INSTRUCTIONS FOR THE TASK — Pictures aside, copy every record word for word.

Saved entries
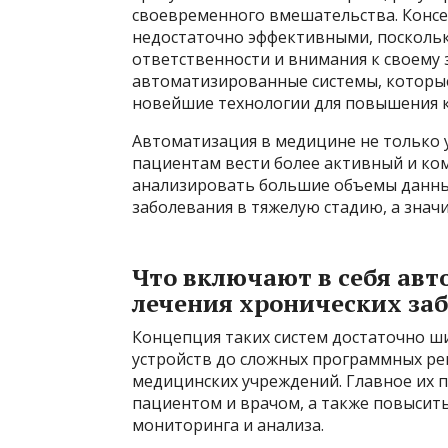
своевременного вмешательства. Конс
недостаточно эффективными, поскольк
ответственности и внимания к своему
автоматизированные системы, которые 
новейшие технологии для повышения к
Автоматизация в медицине не только 
пациентам вести более активный и ко
анализировать большие объемы данных
заболевания в тяжелую стадию, а знач
Что включают в себя ав
лечения хронических за
Концепция таких систем достаточно ш
устройств до сложных программных ре
медицинских учреждений. Главное их
пациентом и врачом, а также повысить
мониторинга и анализа.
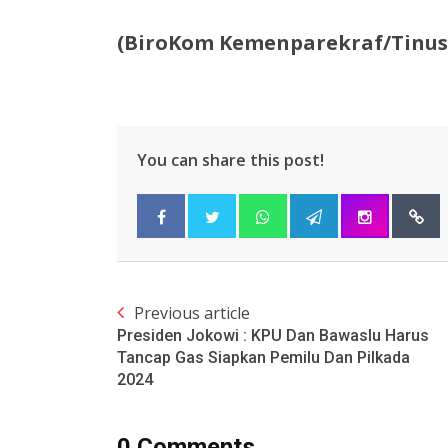
(BiroKom Kemenparekraf/Tinus
You can share this post!
Previous article
Presiden Jokowi : KPU Dan Bawaslu Harus
Tancap Gas Siapkan Pemilu Dan Pilkada
2024
0 Comments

RESULT FOR THIS EXERCISE —
своевременного вмешательства. Конс
недостаточно эффективными, поскольк
ответственности и внимания к своему
автоматизированные системы, которые 
новейшие технологии для повышения к
Автоматизация в медицине не только 
пациентам вести более активный и ко
анализировать большие объемы данных
заболевания в тяжелую стадию, а знач
Что включают в себя ав
лечения хронических за
Концепция таких систем достаточно ш
устройств до сложных программных ре
медицинских учреждений. Главное их
пациентом и врачом, а также повысить
мониторинга и анализа.
(BiroKom Kemenparekraf/Tinus
You can share this post!
Previous article
Presiden Jokowi : KPU Dan Bawaslu Harus
Tancap Gas Siapkan Pemilu Dan Pilkada
2024
0 Comments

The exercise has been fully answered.